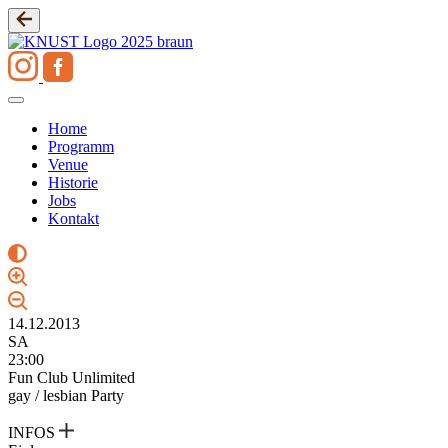
Zum
Inhalt
springen
Home
Programm
Venue
Historie
Jobs
Kontakt
14.12.2013
SA
23:00
Fun Club Unlimited
gay / lesbian Party
INFOS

**Requirement**
Each line above should be output exactly, apart from the pictures.

**Solution below**
Zum
Inhalt
springen
Home
Programm
Venue
Historie
Jobs
Kontakt
14.12.2013
SA
23:00
Fun Club Unlimited
gay / lesbian Party
INFOS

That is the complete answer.